The children who clean our homes, the ones who look after our children. The ones that walk the streets all day, waiting for the traffic light to turn red. The ones forced into marriage, the ones that bear offspring not much younger than themselves. The ones, who are neglected, abused and abandoned by their families. The ones with no support and no fight left. These are 40% of the children in our nation with no childhood. These are the children we see all around us.
We often see these kids and think, “I want to help them!” This moment of reflection soon turns into paralysis and helplessness- “How do I help them? Where do I start? Even if I reached out, there’s no way I could help all of them! Anyway, I don’t think I could make much of a difference.” With that, this moment of reflection passes and we carry on doing whatever it is that we were before we paused.
But there is a lot we can do…
What we don’t realize is that the issue of child safety is closer to us than we think. Maybe your child, niece or nephew has been bullied by peers or humiliated by a teacher and is afraid to break the silence? Maybe as a child you were a victim of abuse but were too scared to speak up? In such situations it is extremely daunting and nearly impossible for children to stand up for themselves- that is why we as adults need to step in. There isn’t any one expert way to protect children. Sometimes, it’s as simple as supporting domestic help to send their kids to school, or comforting a lost child and helping them find their family. Even that one-minute conversation you might have with the street kid tapping on your car window makes a bigger difference than you think.
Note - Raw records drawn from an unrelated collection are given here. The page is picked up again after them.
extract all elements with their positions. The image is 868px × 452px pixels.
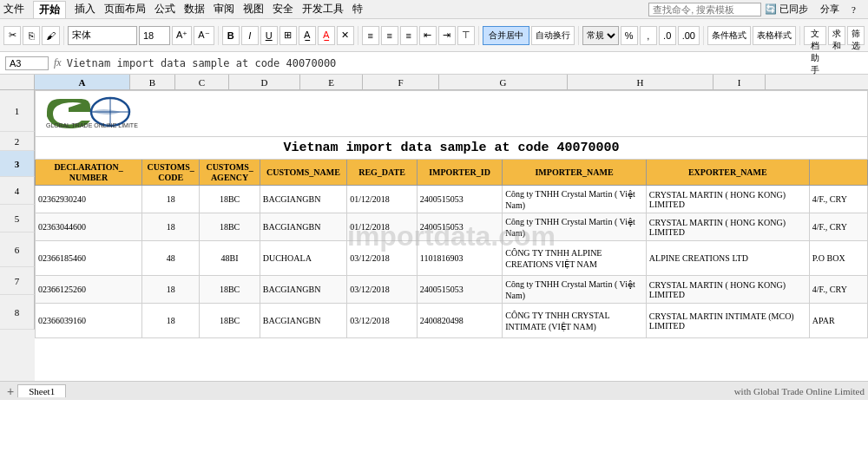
font-decrease-btn[interactable]: A⁻: [194, 26, 214, 45]
decimal-inc-btn[interactable]: .0: [659, 26, 676, 45]
font-increase-btn[interactable]: A⁺: [172, 26, 192, 45]
search-box: 🔄 已同步 分享 ?: [648, 3, 865, 16]
col-header-G[interactable]: G: [439, 75, 568, 89]
toolbar-bar: ✂ ⎘ 🖌 A⁺ A⁻ B I U ⊞ A̲ A̲ ✕ ≡ ≡ ≡ ⇤ ⇥ ⊤ …: [0, 19, 868, 52]
col-header-H[interactable]: H: [568, 75, 713, 89]
bold-btn[interactable]: B: [222, 26, 240, 45]
fill-color-btn[interactable]: A̲: [299, 26, 316, 45]
menu-layout[interactable]: 页面布局: [104, 2, 146, 16]
cell-reference[interactable]: [5, 56, 49, 70]
th-customs-name: CUSTOMS_NAME: [260, 160, 347, 186]
underline-btn[interactable]: U: [260, 26, 278, 45]
cell-rd-3: 03/12/2018: [347, 276, 418, 304]
percent-btn[interactable]: %: [621, 26, 638, 45]
cell-cc-4: 18: [142, 304, 200, 338]
cell-cn-1: BACGIANGBN: [260, 213, 347, 241]
number-format-select[interactable]: 常規: [582, 26, 619, 45]
menu-review[interactable]: 审阅: [214, 2, 234, 16]
sheet-tab-1[interactable]: Sheet1: [17, 384, 66, 397]
indent-increase-btn[interactable]: ⇥: [438, 26, 456, 45]
sum-btn[interactable]: 求和: [828, 26, 845, 45]
cell-cn-0: BACGIANGBN: [260, 186, 347, 213]
cell-ca-1: 18BC: [200, 213, 260, 241]
row-header-8[interactable]: 8: [0, 295, 35, 330]
align-left-btn[interactable]: ≡: [362, 26, 379, 45]
italic-btn[interactable]: I: [241, 26, 259, 45]
row-header-5[interactable]: 5: [0, 205, 35, 233]
row-header-6[interactable]: 6: [0, 233, 35, 267]
sync-label: 🔄 已同步: [765, 3, 808, 16]
menu-special[interactable]: 特: [352, 2, 363, 16]
spreadsheet-area: A B C D E F G H I 1 2 3 4 5 6 7 8 import…: [0, 75, 868, 381]
indent-decrease-btn[interactable]: ⇤: [419, 26, 437, 45]
th-importer-name: IMPORTER_NAME: [503, 160, 647, 186]
row-header-7[interactable]: 7: [0, 267, 35, 295]
column-headers: A B C D E F G H I: [0, 75, 868, 90]
menu-formula[interactable]: 公式: [155, 2, 175, 16]
row-header-3[interactable]: 3: [0, 151, 35, 177]
col-header-I[interactable]: I: [713, 75, 766, 89]
th-importer-id: IMPORTER_ID: [417, 160, 502, 186]
condition-group: 条件格式 表格样式: [707, 26, 800, 45]
cell-rd-2: 03/12/2018: [347, 241, 418, 276]
doc-help-btn[interactable]: 文档助手: [804, 26, 826, 45]
search-input[interactable]: [648, 3, 761, 16]
col-header-A[interactable]: A: [35, 75, 130, 89]
cell-en-2: ALPINE CREATIONS LTD: [646, 241, 809, 276]
decimal-dec-btn[interactable]: .00: [678, 26, 700, 45]
share-label[interactable]: 分享: [820, 3, 839, 16]
filter-btn[interactable]: 筛选: [847, 26, 865, 45]
copy-btn[interactable]: ⎘: [23, 26, 40, 45]
cell-declaration-1: 02363044600: [36, 213, 142, 241]
th-customs-code: CUSTOMS_CODE: [142, 160, 200, 186]
th-extra: [809, 160, 867, 186]
menu-start[interactable]: 开始: [33, 1, 66, 18]
table-row: 02363044600 18 18BC BACGIANGBN 01/12/201…: [36, 213, 868, 241]
cell-iid-3: 2400515053: [417, 276, 502, 304]
vertical-align-btn[interactable]: ⊤: [457, 26, 475, 45]
col-header-D[interactable]: D: [229, 75, 300, 89]
row-header-1[interactable]: 1: [0, 90, 35, 132]
col-header-F[interactable]: F: [363, 75, 439, 89]
font-group: A⁺ A⁻: [68, 26, 219, 45]
format-copy-btn[interactable]: 🖌: [42, 26, 60, 45]
cut-btn[interactable]: ✂: [3, 26, 21, 45]
menu-insert[interactable]: 插入: [75, 2, 95, 16]
col-header-E[interactable]: E: [300, 75, 363, 89]
menu-file[interactable]: 文件: [3, 2, 24, 16]
table-row: 02366185460 48 48BI DUCHOALA 03/12/2018 …: [36, 241, 868, 276]
menu-security[interactable]: 安全: [273, 2, 293, 16]
wrap-text-btn[interactable]: 自动换行: [531, 26, 575, 45]
align-group: ≡ ≡ ≡ ⇤ ⇥ ⊤: [362, 26, 479, 45]
row-header-4[interactable]: 4: [0, 177, 35, 205]
cell-iid-2: 1101816903: [417, 241, 502, 276]
cell-iid-1: 2400515053: [417, 213, 502, 241]
menu-view[interactable]: 视图: [243, 2, 264, 16]
clear-btn[interactable]: ✕: [337, 26, 354, 45]
col-header-B[interactable]: B: [130, 75, 175, 89]
comma-btn[interactable]: ,: [640, 26, 657, 45]
menu-dev[interactable]: 开发工具: [302, 2, 344, 16]
conditional-format-btn[interactable]: 条件格式: [707, 26, 751, 45]
cell-in-1: Công ty TNHH Crystal Martin ( Việt Nam): [503, 213, 647, 241]
border-btn[interactable]: ⊞: [279, 26, 297, 45]
cell-iid-0: 2400515053: [417, 186, 502, 213]
formula-bar: fx Vietnam import data sample at code 40…: [0, 52, 868, 75]
cell-cn-2: DUCHOALA: [260, 241, 347, 276]
title-row: Vietnam import data sample at code 40070…: [36, 137, 868, 160]
add-sheet-btn[interactable]: +: [3, 384, 17, 398]
align-center-btn[interactable]: ≡: [381, 26, 398, 45]
cell-rd-4: 03/12/2018: [347, 304, 418, 338]
font-color-btn[interactable]: A̲: [318, 26, 335, 45]
font-size-input[interactable]: [139, 26, 170, 45]
align-right-btn[interactable]: ≡: [400, 26, 418, 45]
row-header-2[interactable]: 2: [0, 132, 35, 151]
menu-data[interactable]: 数据: [184, 2, 205, 16]
font-name-input[interactable]: [68, 26, 137, 45]
table-format-btn[interactable]: 表格样式: [753, 26, 796, 45]
col-header-C[interactable]: C: [175, 75, 229, 89]
merge-group: 合并居中 自动换行: [483, 26, 579, 45]
cell-iid-4: 2400820498: [417, 304, 502, 338]
help-btn[interactable]: ?: [852, 4, 856, 15]
merge-center-btn[interactable]: 合并居中: [483, 26, 529, 45]
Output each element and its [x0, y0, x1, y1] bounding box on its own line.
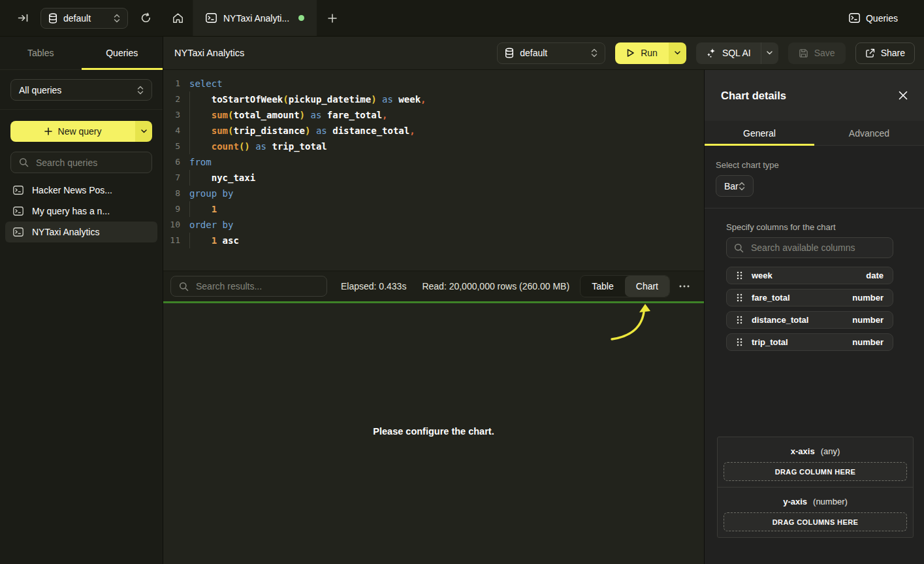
y-axis-label: y-axis: [783, 497, 807, 506]
columns-section-label: Specify columns for the chart: [726, 222, 913, 232]
new-tab-button[interactable]: [317, 0, 348, 36]
home-tab[interactable]: [163, 0, 193, 36]
refresh-button[interactable]: [137, 10, 154, 27]
column-row[interactable]: fare_total number: [726, 289, 893, 307]
column-type: number: [852, 315, 884, 325]
sql-ai-dropdown-button[interactable]: [761, 42, 778, 64]
tab-nytaxi-analytics[interactable]: NYTaxi Analyti...: [193, 0, 317, 36]
panel-tab-label: Advanced: [849, 128, 889, 139]
sidebar-tab-tables[interactable]: Tables: [0, 37, 82, 69]
panel-body: Select chart type Bar Specify columns fo…: [705, 160, 924, 351]
share-button[interactable]: Share: [855, 42, 915, 64]
sidebar-tab-queries[interactable]: Queries: [82, 37, 163, 69]
updown-chevron-icon: [591, 48, 597, 58]
chevron-down-icon: [675, 51, 680, 55]
annotation-arrow: [601, 303, 686, 350]
column-type: number: [852, 337, 884, 347]
column-name: distance_total: [752, 315, 808, 325]
y-axis-section: y-axis(number) DRAG COLUMNS HERE: [718, 487, 913, 537]
code-line: 7 nyc_taxi: [168, 170, 704, 186]
code-line: 8group by: [168, 186, 704, 201]
collapse-sidebar-button[interactable]: [14, 10, 31, 27]
topbar-database-selector[interactable]: default: [40, 8, 128, 29]
query-list: Hacker News Pos... My query has a n...: [5, 180, 157, 242]
panel-tab-label: General: [743, 128, 776, 139]
tab-strip: NYTaxi Analyti...: [163, 0, 348, 36]
run-button[interactable]: Run: [615, 42, 669, 64]
editor-actions: default Run: [497, 42, 915, 64]
query-name: NYTaxi Analytics: [32, 227, 99, 237]
share-label: Share: [881, 48, 905, 58]
panel-tab-advanced[interactable]: Advanced: [814, 121, 924, 145]
more-options-button[interactable]: [675, 285, 693, 288]
plus-icon: [328, 14, 337, 23]
column-row[interactable]: distance_total number: [726, 311, 893, 329]
chart-type-value: Bar: [724, 181, 739, 191]
new-query-split-button: New query: [10, 121, 152, 142]
queries-button[interactable]: Queries: [849, 13, 898, 24]
query-terminal-icon: [206, 13, 217, 23]
run-split-button: Run: [615, 42, 686, 64]
panel-title: Chart details: [721, 90, 786, 102]
updown-chevron-icon: [739, 182, 745, 191]
database-icon: [505, 48, 514, 58]
x-axis-dropzone[interactable]: DRAG COLUMN HERE: [724, 462, 907, 481]
search-results-input[interactable]: [195, 280, 319, 292]
sidebar-search: [10, 152, 152, 173]
column-type: date: [866, 271, 884, 280]
chart-type-label: Select chart type: [716, 160, 913, 170]
editor-header: NYTaxi Analytics default: [163, 37, 924, 70]
drag-handle-icon[interactable]: [737, 293, 742, 302]
column-row[interactable]: week date: [726, 267, 893, 284]
columns-search: [726, 237, 893, 258]
column-type: number: [852, 293, 884, 303]
code-line: 3 sum(total_amount) as fare_total,: [168, 107, 704, 123]
query-title: NYTaxi Analytics: [174, 48, 244, 58]
drag-handle-icon[interactable]: [737, 338, 742, 346]
editor-database-selector[interactable]: default: [497, 42, 605, 64]
code-line: 9 1: [168, 201, 704, 217]
refresh-icon: [140, 12, 151, 24]
panel-tab-general[interactable]: General: [705, 121, 814, 145]
topbar: default: [0, 0, 924, 37]
y-axis-dropzone[interactable]: DRAG COLUMNS HERE: [724, 512, 907, 531]
column-name: week: [752, 271, 773, 280]
code-line: 10order by: [168, 217, 704, 233]
code-line: 6from: [168, 154, 704, 170]
query-list-item[interactable]: My query has a n...: [5, 201, 157, 222]
drag-handle-icon[interactable]: [737, 271, 742, 280]
save-button[interactable]: Save: [788, 42, 846, 64]
query-name: Hacker News Pos...: [32, 185, 112, 195]
queries-button-label: Queries: [866, 13, 898, 24]
run-options-button[interactable]: [669, 42, 686, 64]
pin-right-icon: [18, 13, 29, 23]
query-terminal-icon: [13, 227, 24, 237]
new-query-dropdown-button[interactable]: [135, 121, 152, 142]
sparkles-icon: [706, 48, 716, 58]
sidebar-tab-label: Tables: [27, 48, 54, 58]
sql-editor[interactable]: 1select2 toStartOfWeek(pickup_datetime) …: [163, 70, 704, 271]
share-icon: [865, 48, 875, 58]
query-filter-select[interactable]: All queries: [10, 79, 152, 101]
search-icon: [19, 158, 29, 167]
sidebar-tabs: Tables Queries: [0, 37, 163, 70]
code-line: 2 toStartOfWeek(pickup_datetime) as week…: [168, 91, 704, 107]
code-line: 11 1 asc: [168, 233, 704, 248]
x-axis-section: x-axis(any) DRAG COLUMN HERE: [718, 437, 913, 487]
column-row[interactable]: trip_total number: [726, 333, 893, 351]
view-tab-chart[interactable]: Chart: [625, 276, 669, 297]
search-columns-input[interactable]: [750, 242, 885, 254]
drag-handle-icon[interactable]: [737, 316, 742, 324]
query-list-item[interactable]: Hacker News Pos...: [5, 180, 157, 201]
query-list-item[interactable]: NYTaxi Analytics: [5, 222, 157, 242]
chevron-down-icon: [767, 51, 773, 55]
close-panel-button[interactable]: [899, 91, 908, 100]
new-query-label: New query: [58, 126, 102, 137]
column-name: fare_total: [752, 293, 790, 303]
chart-type-select[interactable]: Bar: [716, 175, 754, 197]
search-icon: [179, 282, 189, 291]
search-queries-input[interactable]: [35, 157, 144, 169]
sql-ai-button[interactable]: SQL AI: [696, 42, 761, 64]
new-query-button[interactable]: New query: [10, 121, 135, 142]
view-tab-table[interactable]: Table: [581, 276, 624, 297]
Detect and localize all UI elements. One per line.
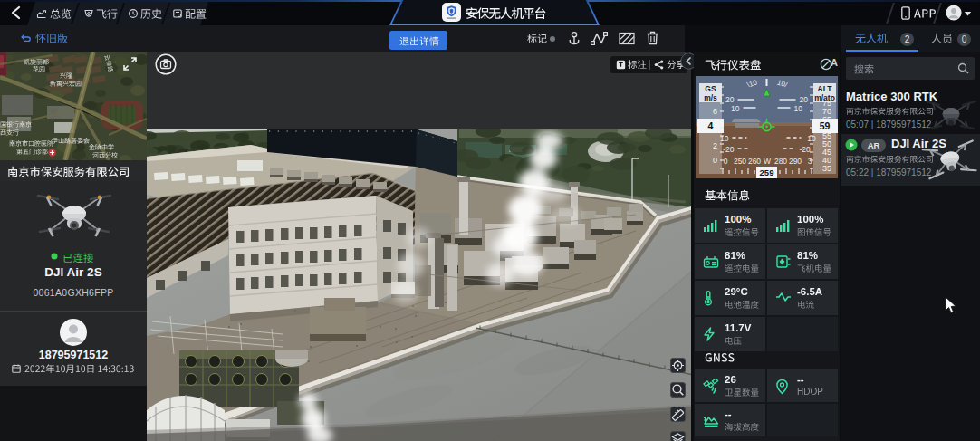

Child safety is not just the job of government or the police but in simple, everyday ways, all of ours.#ActNow is a movement to make child protection everybody’s business, to encourage and build neighbourhoods where we’re all looking out for and taking action to keep children safe. Watch this video, #ActNow and be a part of the change.
Here’s the inspiring story of Roohi Mitra who joined the #ActNow movement and became an agent of change:
One morning, as 44-year old Roohi was driving her daughter to the station to go to college, she stopped at a traffic signal. Something caught her eye – a child lying in the fast lane of the road, head on the divider. Worried, she stepped out and went up to the child. Seeing them, some passers by came to help, one of whom was Roohi’s driving instructor. Together, they tried to rouse the child, relieved when they got a response.
3-year-old Titli was bewildered, unsure of her whereabouts. Roohi, her daughter and the three men decided to help her find her family, starting at a village adjoining the road.
In the car, Roohi’s daughter found a chocolate and offered it to Titli – winning immediate favour. “She was so cute, so full of life and energy once she had the chocolate. She could get anyone to respond to her,” adds Roohi.
At the village, they started making enquiries about Titli and her family but no one recognized her. By now, it was three hours since they’d found the child. They decided to reach out to the police. At the station, they met the constable and enquiries were initiated. The police were responsive, wanting to help Titli, and seeing to it that her immediate need for food was taken care of. However, the investigation revealed that Titli’s mother was the victim of a crime and had been killed, and her father couldn’t be located.
“I was growing more and more worried. Where would this little girl go? It made me more determined to see that she was safe,” says Roohi. At the station, Roohi continued to wait to speak to the Assistant Commissioner of Police, then accompanied the police to see if they could identify Titli’s school. She ensured that Titli had a meal, changed clothes and was comfortable.
In the evening, Roohi went home, entrusting Titli to the care of the women constables, and rkept eturning over the next few days to check up on her. She began discussing next steps with the police on where Titli could go. After a few days, Titli was sent to a well-established orphanage for children, where Roohi continues to follow up and visit her.
Roohi is an everyday citizen who saw a child in distress, stepped out of her comfort zone and reached out to keep the child safe. Roohi’s story showcases that child protection is far simpler than we perceive it to be and is something that all citizens can engage in.
*Names of children have been changed to protect their identity.